Re: [PATCH v2 net-next 4/5] xps_flows: XPS for packets that don't have a socket
On Thu, Sep 29, 2016 at 12:54 AM, Eric Dumazet wrote: > On Wed, 2016-09-28 at 20:54 -0700, Tom Herbert wrote: >> xps_flows maintains a per device flow table that is indexed by the >> skbuff hash. The table is only consulted when there is no queue saved in >> a transmit socket for an skbuff. >> >> Each entry in the flow table contains a queue index and a queue >> pointer. The queue pointer is set when a queue is chosen using a >> flow table entry. This pointer is set to the head pointer in the >> transmit queue (which is maintained by BQL). >> >> The new function get_xps_flows_index that looks up flows in the >> xps_flows table. The entry returned gives the last queue a matching flow >> used. The returned queue is compared against the normal XPS queue. If >> they are different, then we only switch if the tail pointer in the TX >> queue has advanced past the pointer saved in the entry. In this >> way OOO should be avoided when XPS wants to use a different queue. > > There is something I do not understand with this. > > If this OOO avoidance is tied to BQL, it means that packets sitting in a > qdisc wont be part of the detection. > > So packets of flow X could possibly be queued on multiple qdiscs. > Hi Eric, I'm not sure I understand your concern. If packets for flow X can be queued on multiple qdiscs wouldn't that mean that flow will be subject to ooo transmission regardless of this patch?
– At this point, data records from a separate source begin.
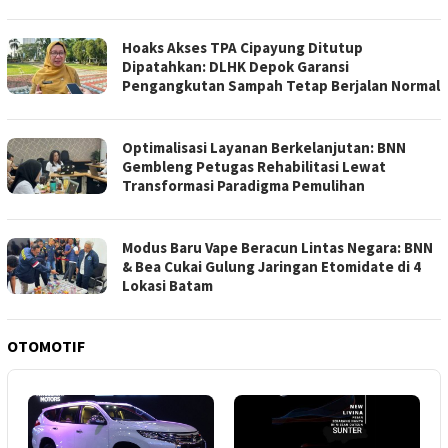
Hoaks Akses TPA Cipayung Ditutup
Dipatahkan: DLHK Depok Garansi
Pengangkutan Sampah Tetap Berjalan Normal
Optimalisasi Layanan Berkelanjutan: BNN
Gembleng Petugas Rehabilitasi Lewat
Transformasi Paradigma Pemulihan
Modus Baru Vape Beracun Lintas Negara: BNN
& Bea Cukai Gulung Jaringan Etomidate di 4
Lokasi Batam
OTOMOTIF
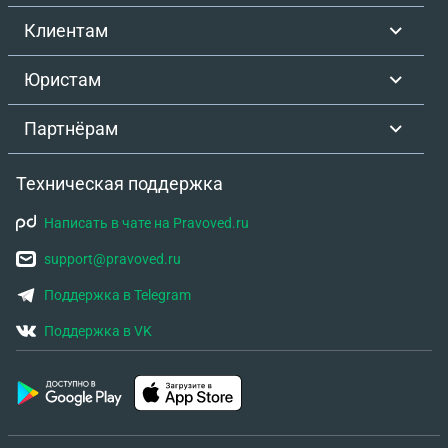
Клиентам
Юристам
Партнёрам
Техническая поддержка
Написать в чате на Pravoved.ru
support@pravoved.ru
Поддержка в Telegram
Поддержка в VK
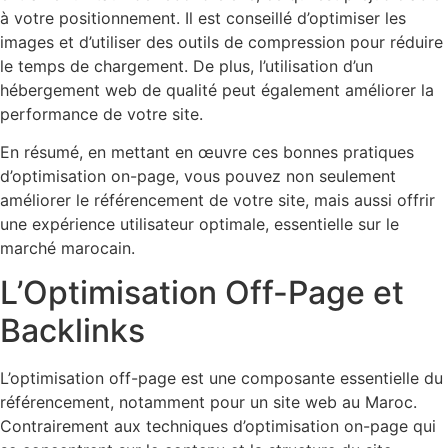
à votre positionnement. Il est conseillé d’optimiser les
images et d’utiliser des outils de compression pour réduire
le temps de chargement. De plus, l’utilisation d’un
hébergement web de qualité peut également améliorer la
performance de votre site.
En résumé, en mettant en œuvre ces bonnes pratiques
d’optimisation on-page, vous pouvez non seulement
améliorer le référencement de votre site, mais aussi offrir
une expérience utilisateur optimale, essentielle sur le
marché marocain.
L’Optimisation Off-Page et
Backlinks
L’optimisation off-page est une composante essentielle du
référencement, notamment pour un site web au Maroc.
Contrairement aux techniques d’optimisation on-page qui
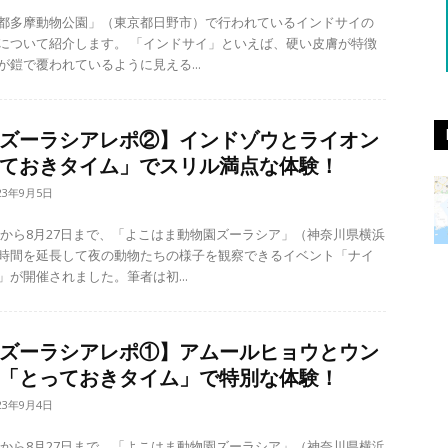
都多摩動物公園」（東京都日野市）で行われているインドサイの
ます。 「インドサイ」といえば、硬い皮膚が特徴
が鎧で覆われているように見える...
ズーラシアレポ②】インドゾウとライオン
ておきタイム」でスリル満点な体験！
23年9月5日
月5日から8月27日まで、「よこはま動物園ズーラシア」（神奈川県横浜
時間を延長して夜の動物たちの様子を観察できるイベント「ナイ
」が開催されました。筆者は初...
ズーラシアレポ①】アムールヒョウとウン
「とっておきタイム」で特別な体験！
23年9月4日
月5日から8月27日まで、「よこはま動物園ズーラシア」（神奈川県横浜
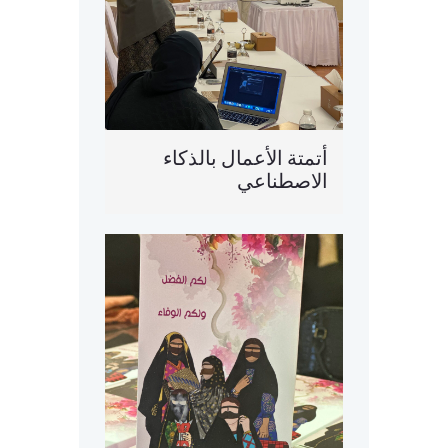
أتمتة الأعمال بالذكاء
الاصطناعي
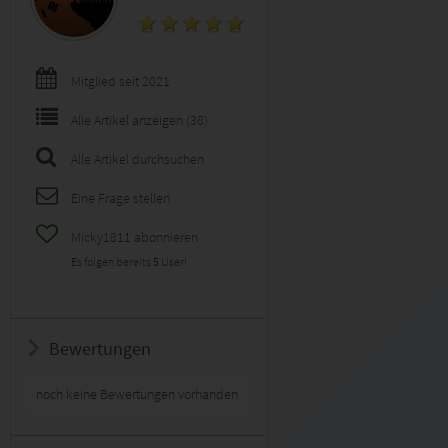
Mitglied seit 2021
Alle Artikel anzeigen (38)
Alle Artikel durchsuchen
Eine Frage stellen
Micky1811 abonnieren
Es folgen bereits
5
User!
Bewertungen
noch keine Bewertungen vorhanden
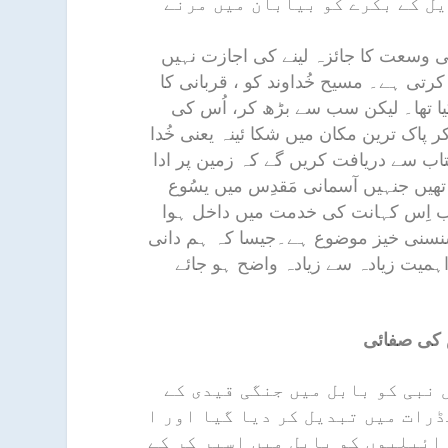
یل کے بکرے کو بیابان میں مرنے
وسعت کا جائزہ لینے کی اجازت نہیں
کرتی ہے۔ مسیح خُداوند کو ، قربانی کا
یا تھا۔ لیکن سب سے بڑھ کر، اُس کی
کر پاک ترین مکان میں شکا ئینہ یعنی خُدا
اب سے دریافت کریں گے کہ زمین پر ادا
ھیں جنہیں آسمانی مَقدِس میں یسُوع
کب اِس کہانت کی خدمت میں داخل ہوا
 سنسنی خیز موضوع ہے۔جیسا کہ ہم دانی
ں،مَقدِس کی اہمیت زیادہ سے زیادہ واضح ہو جائے
س کی صفائی
ی ایل نبی کو بابل میں جنگی قیدی کے
ڈرات میں تبدیل کر دیا گیا اور ا
رائیلیوں کو بابل میں اسیر کر کے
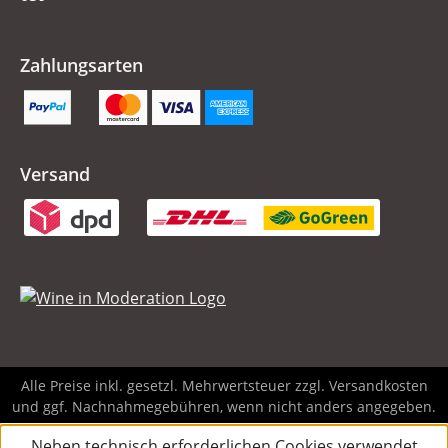
Zahlungsarten
Versand
Alle Preise inkl. gesetzl. Mehrwertsteuer zzgl.
Versandkosten
und ggf. Nachnahmegebühren, wenn nicht anders angegeben.
Neben technisch erforderlichen Cookies verwendet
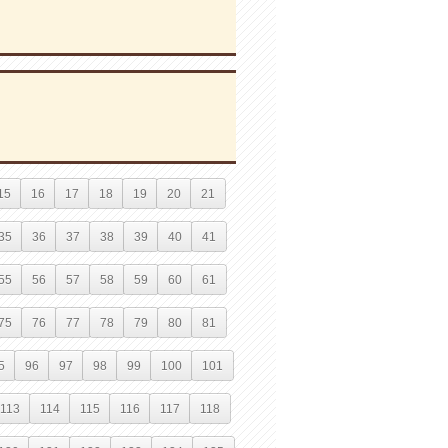
15
16
17
18
19
20
21
35
36
37
38
39
40
41
55
56
57
58
59
60
61
75
76
77
78
79
80
81
5
96
97
98
99
100
101
113
114
115
116
117
118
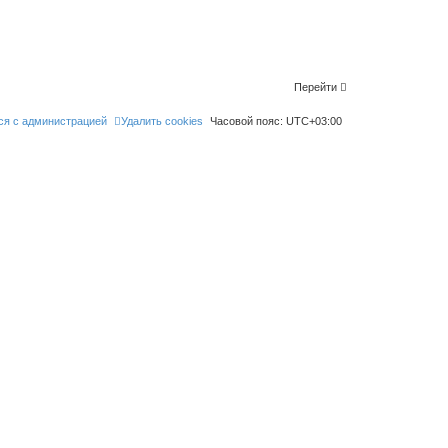
Перейти
ся с администрацией
Удалить cookies
Часовой пояс:
UTC+03:00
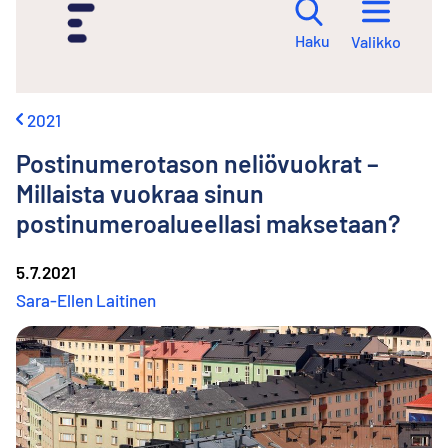
i
r
Haku
Valikko
r
y
s
i
2021
s
ä
Postinumerotason neliövuokrat –
l
t
Millaista vuokraa sinun
ö
postinumeroalueellasi maksetaan?
ö
n
5.7.2021
Sara-Ellen Laitinen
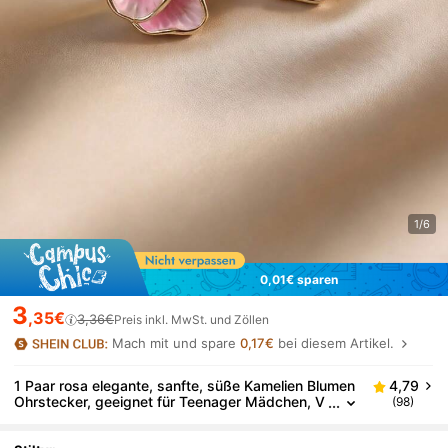
1/6
0,01€ sparen
3
,35€
3,36€
Preis inkl. MwSt. und Zöllen
Mach mit und spare
0,17€
bei diesem Artikel.
1 Paar rosa elegante, sanfte, süße Kamelien Blumen
4,79
Ohrstecker, geeignet für Teenager Mädchen, V
(98)
alentinstag, Alltagstragen, Feste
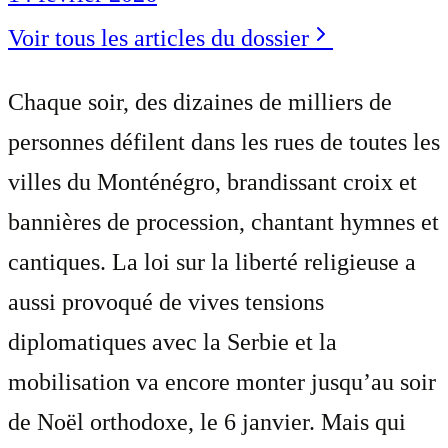
Voir tous les articles du dossier
Chaque soir, des dizaines de milliers de
personnes défilent dans les rues de toutes les
villes du Monténégro, brandissant croix et
bannières de procession, chantant hymnes et
cantiques. La loi sur la liberté religieuse a
aussi provoqué de vives tensions
diplomatiques avec la Serbie et la
mobilisation va encore monter jusqu’au soir
de Noël orthodoxe, le 6 janvier. Mais qui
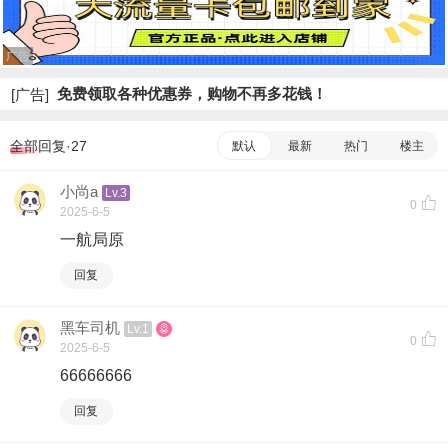
广告
免费领取各种优惠券，购物不再多花钱！
[广告]
全部回复·27
默认
最新
热门
楼主
小尚a
Lv.3
0
2025-6-5
一航局原
回复
黑车司机
Lv.1
0
2025-6-5
66666666
回复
In other words here we're trying to keep packets for the flow in order as they are emitted from the qdiscs which we assume maintains ordering of packets in a flow. Tom > >
Re: [PATCH v2 net-next 4/5] xps_flows: XPS for packets that don't have a socket
On Wed, 2016-09-28 at 20:54 -0700, Tom Herbert wrote: > xps_flows maintains a per device flow table that is indexed by the > skbuff hash. The table is only consulted when there is no queue saved in > a transmit socket for an skbuff. > > Each entry in the flow table contains a queue index and a queue > pointer. The queue pointer is set when a queue is chosen using a > flow table entry. This pointer is set to the head pointer in the > transmit queue (which is maintained by BQL). > > The new function get_xps_flows_index that looks up flows in the > xps_flows table. The entry returned gives the last queue a matching flow > used. The returned queue is compared against the normal XPS queue. If > they are different, then we only switch if the tail pointer in the TX > queue has advanced past the pointer saved in the entry. In this > way OOO should be avoided when XPS wants to use a different queue. There is something I do not understand with this. If this OOO avoidance is tied to BQL, it means that packets sitting in a qdisc wont be part of the detection. So packets of flow X could possibly be queued on multiple qdiscs.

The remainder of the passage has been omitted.